Years later, APWU Eastern Region Coordinator Mike Gallagher wrote a position paper to stewards about the continuous problem of workplace violence at the post office. He explained that his union chose not to sign because “quite frankly, we knew that the USPS would apply the principles of the Joint Statement against bargaining unit employees and not against managers.” The APWU’s position was this statement wouldn’t change much, because the causes of workplace violence at the post office were fundamental to how it operated. Even a blanket zero-tolerance policy wouldn’t change that.

Over the last few months, I have been interviewing postal workers about what it is like to work for the post office. They express a range of sentiments, from pride to gratitude to frustration and exhaustion. As I have said before, the post office is an impossibly vast and diverse organization that defies simplicity. 

The most common sentiment I hear is postal workers are proud to work for the post office because it is inherently meaningful work. But they also wish it was a more humane place to work, that problems actually got fixed instead of ignored or passed along. Most of all, they wish the USPS was a place where being a good boss or being a good worker actually mattered. There is a maxim at the post office that doing your work well only gets you more work. It was a maxim 30 years ago, and it’s still a maxim today. 

I found the most revealing part of this reporting process came when I asked a few of the postal workers I interviewed what they thought of a 1994 Government Accountability Office study, its results succinctly summarized by the title: “U.S. Postal Service: Labor-Management Problems Persist on the Workroom Floor.”

The seven postal workers from around the country who volunteered to read the study unanimously agreed the basic characterization of the postal service from 1994 is still accurate. It is an authoritarian, top-down organization in which policy is set by higher-ups who have often never done the work of sorting and delivering mail. The people actually doing the work—or even the people managing the people doing the work—have little to no say in how the work is done. There is a widespread perception that supervisors are not selected based on their management skills. As a result of the basic metrics and incentives upper management creates for both supervisors and workers, an “us vs. them” mentality between labor and management dominates daily routines.
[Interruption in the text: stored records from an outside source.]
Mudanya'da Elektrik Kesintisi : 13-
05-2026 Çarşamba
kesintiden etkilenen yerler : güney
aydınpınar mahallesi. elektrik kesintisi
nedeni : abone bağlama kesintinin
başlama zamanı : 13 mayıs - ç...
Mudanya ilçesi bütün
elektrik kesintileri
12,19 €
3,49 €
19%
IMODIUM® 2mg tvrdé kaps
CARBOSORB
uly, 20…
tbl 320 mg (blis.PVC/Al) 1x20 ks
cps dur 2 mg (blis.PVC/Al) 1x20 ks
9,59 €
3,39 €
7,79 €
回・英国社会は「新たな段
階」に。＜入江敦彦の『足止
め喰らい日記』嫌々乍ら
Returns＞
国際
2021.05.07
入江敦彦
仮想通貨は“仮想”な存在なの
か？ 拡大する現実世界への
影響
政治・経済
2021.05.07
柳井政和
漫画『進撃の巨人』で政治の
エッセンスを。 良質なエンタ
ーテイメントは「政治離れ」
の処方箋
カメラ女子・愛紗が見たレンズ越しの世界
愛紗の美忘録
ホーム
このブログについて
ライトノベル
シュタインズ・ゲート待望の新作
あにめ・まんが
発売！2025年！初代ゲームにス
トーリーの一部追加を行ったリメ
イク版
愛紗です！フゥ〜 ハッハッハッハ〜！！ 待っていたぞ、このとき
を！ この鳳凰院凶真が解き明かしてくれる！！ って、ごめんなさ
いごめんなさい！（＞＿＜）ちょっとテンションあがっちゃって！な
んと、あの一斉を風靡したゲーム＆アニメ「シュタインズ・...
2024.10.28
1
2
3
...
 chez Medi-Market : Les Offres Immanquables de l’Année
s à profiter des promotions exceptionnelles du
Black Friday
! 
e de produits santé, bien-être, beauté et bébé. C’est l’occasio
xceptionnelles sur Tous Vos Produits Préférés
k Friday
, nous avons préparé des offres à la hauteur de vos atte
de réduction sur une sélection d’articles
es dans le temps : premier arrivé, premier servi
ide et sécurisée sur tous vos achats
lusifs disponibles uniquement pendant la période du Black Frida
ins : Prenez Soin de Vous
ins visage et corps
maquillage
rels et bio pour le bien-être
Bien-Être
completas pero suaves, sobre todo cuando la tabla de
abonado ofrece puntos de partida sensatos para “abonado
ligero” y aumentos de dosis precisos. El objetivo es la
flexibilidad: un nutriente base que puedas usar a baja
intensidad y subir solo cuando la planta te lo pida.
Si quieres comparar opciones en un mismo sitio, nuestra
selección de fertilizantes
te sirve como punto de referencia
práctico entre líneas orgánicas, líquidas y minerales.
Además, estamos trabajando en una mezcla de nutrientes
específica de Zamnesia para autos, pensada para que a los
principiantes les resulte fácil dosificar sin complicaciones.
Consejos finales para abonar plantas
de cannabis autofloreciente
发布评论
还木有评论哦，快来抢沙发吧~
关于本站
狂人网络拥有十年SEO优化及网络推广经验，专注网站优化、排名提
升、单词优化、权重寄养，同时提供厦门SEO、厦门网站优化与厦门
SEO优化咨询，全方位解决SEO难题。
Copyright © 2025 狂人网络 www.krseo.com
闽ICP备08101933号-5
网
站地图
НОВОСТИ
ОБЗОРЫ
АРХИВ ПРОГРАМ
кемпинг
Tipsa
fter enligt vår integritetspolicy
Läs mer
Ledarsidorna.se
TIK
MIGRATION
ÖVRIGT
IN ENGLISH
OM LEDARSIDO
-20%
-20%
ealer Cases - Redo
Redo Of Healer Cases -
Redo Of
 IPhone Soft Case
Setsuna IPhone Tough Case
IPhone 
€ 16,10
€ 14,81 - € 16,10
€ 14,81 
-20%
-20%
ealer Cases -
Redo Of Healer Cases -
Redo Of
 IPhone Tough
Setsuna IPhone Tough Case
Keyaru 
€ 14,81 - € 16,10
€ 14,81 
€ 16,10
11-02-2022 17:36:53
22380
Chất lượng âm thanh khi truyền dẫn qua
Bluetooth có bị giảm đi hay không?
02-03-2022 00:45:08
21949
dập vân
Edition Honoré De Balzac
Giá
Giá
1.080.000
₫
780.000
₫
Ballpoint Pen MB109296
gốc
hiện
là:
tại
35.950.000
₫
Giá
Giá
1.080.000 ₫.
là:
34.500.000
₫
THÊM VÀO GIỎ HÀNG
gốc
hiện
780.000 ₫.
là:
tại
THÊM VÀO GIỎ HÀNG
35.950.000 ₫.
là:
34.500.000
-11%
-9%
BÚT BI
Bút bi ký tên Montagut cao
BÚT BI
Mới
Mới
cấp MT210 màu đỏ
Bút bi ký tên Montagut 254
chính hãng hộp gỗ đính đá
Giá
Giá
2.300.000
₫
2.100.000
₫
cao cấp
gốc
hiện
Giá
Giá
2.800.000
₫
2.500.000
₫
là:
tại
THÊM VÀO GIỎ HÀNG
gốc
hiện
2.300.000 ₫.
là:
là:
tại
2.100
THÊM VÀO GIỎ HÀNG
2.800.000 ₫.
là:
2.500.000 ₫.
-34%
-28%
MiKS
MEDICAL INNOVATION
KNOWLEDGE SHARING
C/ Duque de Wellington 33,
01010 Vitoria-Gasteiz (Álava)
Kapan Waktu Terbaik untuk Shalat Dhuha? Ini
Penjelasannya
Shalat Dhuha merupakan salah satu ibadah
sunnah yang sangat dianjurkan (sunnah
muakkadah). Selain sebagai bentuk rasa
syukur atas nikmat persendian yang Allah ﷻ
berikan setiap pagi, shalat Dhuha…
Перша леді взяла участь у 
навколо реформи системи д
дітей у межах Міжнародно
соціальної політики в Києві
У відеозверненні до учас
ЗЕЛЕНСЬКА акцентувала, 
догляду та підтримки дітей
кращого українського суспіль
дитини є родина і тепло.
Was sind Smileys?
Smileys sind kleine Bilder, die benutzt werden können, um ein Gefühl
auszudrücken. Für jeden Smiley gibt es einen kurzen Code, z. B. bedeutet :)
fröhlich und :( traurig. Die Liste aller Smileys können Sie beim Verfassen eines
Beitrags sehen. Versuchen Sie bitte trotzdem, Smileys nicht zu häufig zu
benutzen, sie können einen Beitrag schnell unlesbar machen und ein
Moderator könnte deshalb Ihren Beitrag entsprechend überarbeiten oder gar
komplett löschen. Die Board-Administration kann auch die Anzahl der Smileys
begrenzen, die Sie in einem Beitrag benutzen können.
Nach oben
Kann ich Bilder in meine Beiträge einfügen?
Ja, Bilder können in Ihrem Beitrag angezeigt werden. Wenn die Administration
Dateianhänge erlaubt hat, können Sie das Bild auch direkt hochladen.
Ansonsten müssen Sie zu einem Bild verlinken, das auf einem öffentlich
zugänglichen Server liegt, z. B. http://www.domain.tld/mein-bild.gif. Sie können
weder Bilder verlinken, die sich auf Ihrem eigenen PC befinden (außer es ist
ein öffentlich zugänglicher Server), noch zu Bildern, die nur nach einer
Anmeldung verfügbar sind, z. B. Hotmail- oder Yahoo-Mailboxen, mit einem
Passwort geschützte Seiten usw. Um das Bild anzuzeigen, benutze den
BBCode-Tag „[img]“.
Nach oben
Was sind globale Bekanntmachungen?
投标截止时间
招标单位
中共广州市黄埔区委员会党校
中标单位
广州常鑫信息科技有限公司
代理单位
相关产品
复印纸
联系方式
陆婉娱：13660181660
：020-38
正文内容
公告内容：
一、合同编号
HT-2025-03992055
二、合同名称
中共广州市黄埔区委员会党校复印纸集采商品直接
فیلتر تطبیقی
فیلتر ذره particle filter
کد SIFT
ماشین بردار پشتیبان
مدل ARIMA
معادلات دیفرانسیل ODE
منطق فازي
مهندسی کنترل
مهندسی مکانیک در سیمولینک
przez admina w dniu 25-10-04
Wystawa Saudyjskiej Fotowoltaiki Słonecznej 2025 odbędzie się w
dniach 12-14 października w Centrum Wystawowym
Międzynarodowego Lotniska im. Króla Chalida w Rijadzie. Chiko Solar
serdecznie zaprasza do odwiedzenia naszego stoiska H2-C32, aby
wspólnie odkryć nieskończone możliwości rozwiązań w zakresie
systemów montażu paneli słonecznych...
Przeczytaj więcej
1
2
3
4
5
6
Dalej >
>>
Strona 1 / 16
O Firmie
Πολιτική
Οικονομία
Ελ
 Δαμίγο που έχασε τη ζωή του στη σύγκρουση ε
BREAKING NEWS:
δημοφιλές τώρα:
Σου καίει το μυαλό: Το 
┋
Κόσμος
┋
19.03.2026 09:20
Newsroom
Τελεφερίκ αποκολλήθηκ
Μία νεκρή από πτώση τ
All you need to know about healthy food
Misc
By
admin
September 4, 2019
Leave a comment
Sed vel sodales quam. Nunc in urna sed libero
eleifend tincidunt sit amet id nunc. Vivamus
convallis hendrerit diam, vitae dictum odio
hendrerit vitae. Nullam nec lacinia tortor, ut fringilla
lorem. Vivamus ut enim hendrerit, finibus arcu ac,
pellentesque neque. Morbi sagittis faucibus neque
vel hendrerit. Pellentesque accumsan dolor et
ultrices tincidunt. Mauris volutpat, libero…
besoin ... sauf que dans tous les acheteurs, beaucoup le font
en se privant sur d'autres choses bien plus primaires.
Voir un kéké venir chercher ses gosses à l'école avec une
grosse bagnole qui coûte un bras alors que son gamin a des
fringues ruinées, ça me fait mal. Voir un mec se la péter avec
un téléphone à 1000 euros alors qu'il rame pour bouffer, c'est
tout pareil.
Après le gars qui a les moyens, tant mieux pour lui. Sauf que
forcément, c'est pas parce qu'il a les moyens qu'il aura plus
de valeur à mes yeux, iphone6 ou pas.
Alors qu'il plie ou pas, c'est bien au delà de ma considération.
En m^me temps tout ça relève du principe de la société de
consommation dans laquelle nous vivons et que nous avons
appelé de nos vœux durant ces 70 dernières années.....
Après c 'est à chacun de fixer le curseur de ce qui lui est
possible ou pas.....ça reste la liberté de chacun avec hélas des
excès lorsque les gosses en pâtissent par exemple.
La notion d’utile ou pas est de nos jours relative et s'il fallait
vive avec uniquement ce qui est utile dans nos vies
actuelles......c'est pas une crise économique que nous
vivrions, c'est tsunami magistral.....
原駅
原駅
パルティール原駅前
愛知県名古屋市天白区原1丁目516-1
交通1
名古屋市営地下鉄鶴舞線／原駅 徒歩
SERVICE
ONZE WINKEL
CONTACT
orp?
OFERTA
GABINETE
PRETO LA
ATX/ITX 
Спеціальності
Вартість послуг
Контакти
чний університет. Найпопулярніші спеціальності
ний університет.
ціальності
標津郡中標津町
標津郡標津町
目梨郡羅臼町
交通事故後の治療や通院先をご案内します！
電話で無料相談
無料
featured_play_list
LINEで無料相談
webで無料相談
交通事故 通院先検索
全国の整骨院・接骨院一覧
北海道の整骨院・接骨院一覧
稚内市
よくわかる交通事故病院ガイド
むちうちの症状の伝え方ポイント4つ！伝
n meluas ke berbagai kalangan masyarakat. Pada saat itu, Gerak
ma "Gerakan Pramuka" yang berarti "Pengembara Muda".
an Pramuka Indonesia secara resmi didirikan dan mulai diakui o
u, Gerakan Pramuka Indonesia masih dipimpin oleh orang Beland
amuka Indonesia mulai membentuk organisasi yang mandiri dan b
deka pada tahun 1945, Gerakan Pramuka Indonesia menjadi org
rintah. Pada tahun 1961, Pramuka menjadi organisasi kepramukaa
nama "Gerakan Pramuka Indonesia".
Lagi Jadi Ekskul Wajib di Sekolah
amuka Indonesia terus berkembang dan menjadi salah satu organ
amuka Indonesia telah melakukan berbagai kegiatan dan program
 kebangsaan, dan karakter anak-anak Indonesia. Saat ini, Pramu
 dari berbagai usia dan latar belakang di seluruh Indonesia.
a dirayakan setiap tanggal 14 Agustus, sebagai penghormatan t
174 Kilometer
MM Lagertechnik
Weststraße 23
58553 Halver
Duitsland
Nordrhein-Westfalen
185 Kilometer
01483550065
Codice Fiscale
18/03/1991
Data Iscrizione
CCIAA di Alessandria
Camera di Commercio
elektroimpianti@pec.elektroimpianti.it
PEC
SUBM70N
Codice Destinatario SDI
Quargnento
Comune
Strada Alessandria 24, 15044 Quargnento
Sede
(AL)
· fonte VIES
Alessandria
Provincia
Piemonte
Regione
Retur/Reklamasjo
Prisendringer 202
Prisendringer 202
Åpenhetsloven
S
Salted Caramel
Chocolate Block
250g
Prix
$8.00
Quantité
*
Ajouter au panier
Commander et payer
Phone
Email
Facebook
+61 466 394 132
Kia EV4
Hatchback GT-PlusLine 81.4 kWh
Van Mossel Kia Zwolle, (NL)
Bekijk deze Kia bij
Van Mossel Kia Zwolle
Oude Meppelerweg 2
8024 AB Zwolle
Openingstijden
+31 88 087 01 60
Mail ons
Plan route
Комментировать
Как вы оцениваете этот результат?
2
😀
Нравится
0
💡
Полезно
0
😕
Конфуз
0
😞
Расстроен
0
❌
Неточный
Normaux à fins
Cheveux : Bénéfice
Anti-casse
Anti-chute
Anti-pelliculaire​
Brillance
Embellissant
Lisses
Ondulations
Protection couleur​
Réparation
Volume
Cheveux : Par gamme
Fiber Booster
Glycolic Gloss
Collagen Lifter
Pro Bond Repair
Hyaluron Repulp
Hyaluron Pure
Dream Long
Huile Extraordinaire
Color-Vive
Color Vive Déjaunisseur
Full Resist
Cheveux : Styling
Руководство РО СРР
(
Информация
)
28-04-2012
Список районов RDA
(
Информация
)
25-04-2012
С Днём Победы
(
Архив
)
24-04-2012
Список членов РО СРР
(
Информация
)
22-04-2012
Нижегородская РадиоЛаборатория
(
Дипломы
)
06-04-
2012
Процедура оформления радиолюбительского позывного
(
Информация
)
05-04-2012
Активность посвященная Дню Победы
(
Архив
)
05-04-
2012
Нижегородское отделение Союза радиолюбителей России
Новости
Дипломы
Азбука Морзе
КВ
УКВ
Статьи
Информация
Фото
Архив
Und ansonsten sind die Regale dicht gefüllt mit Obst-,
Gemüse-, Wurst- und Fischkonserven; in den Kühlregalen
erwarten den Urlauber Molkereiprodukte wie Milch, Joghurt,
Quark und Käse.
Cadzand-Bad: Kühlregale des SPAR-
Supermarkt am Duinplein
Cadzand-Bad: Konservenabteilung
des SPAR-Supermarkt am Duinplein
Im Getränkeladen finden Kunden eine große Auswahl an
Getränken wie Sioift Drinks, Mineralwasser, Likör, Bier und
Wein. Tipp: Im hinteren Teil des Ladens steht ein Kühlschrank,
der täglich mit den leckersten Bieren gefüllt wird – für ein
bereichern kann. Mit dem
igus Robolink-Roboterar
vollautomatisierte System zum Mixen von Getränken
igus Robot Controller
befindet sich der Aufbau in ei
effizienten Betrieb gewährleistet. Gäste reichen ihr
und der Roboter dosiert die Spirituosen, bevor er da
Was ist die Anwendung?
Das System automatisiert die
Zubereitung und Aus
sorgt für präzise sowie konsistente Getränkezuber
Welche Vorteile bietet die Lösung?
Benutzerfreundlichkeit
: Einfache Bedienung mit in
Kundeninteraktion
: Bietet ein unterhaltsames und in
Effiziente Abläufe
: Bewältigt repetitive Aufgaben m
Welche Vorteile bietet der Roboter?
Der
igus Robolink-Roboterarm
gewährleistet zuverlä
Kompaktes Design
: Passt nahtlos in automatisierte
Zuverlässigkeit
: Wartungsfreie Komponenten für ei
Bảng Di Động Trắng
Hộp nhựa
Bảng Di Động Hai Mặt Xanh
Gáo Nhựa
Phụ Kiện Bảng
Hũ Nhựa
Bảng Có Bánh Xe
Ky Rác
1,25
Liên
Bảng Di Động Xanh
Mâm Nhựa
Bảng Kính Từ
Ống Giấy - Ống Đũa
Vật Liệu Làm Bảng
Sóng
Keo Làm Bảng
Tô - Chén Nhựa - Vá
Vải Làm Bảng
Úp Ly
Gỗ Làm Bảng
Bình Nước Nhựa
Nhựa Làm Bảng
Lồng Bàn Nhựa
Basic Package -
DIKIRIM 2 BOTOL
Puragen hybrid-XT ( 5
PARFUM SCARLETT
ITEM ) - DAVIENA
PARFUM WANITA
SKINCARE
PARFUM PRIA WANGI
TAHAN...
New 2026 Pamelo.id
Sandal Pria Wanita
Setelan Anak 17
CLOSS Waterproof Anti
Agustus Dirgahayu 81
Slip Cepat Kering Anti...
To the question of “have things gotten better since the ‘going postal’ era?” I received a resounding “no.”

“I cannot even begin to tell you how incredulous I was reading this,” a 27-year-old mail handler at a processing and distribution facility in Oklahoma wrote in an email. “To know that my same daily complaints and laments were a problem back nearly as far as when I was born—and that they haven’t been resolved in the slightest!!—is so disheartening to me.”

Another processing and distribution facility worker from the Pacific Northwest echoed similar sentiments. “That was 10 years before I started, and I have to say overall, No. It has not changed much.”

Today’s edition of The Mail is going to be about why so little has changed even after the rash of shootings that resulted in dozens of dead and wounded and permanently tarnished the post office’s reputation. But it’s important to acknowledge this is not just about the post office. Violence—both verbal and physical—in the American workplace was not a new phenomenon when Patrick Sherrill killed 14 coworkers in Edmond, Oklahoma in 1986. The U.S. workplace too often treats workers as little more than extensions of the machines they operate, measuring success and failure by “hitting the numbers,” callous to what that sort of treatment does to human minds and bodies. We often think of the post office as a quintessential American institution. Unfortunately, when it comes to how it treats its workers, it is.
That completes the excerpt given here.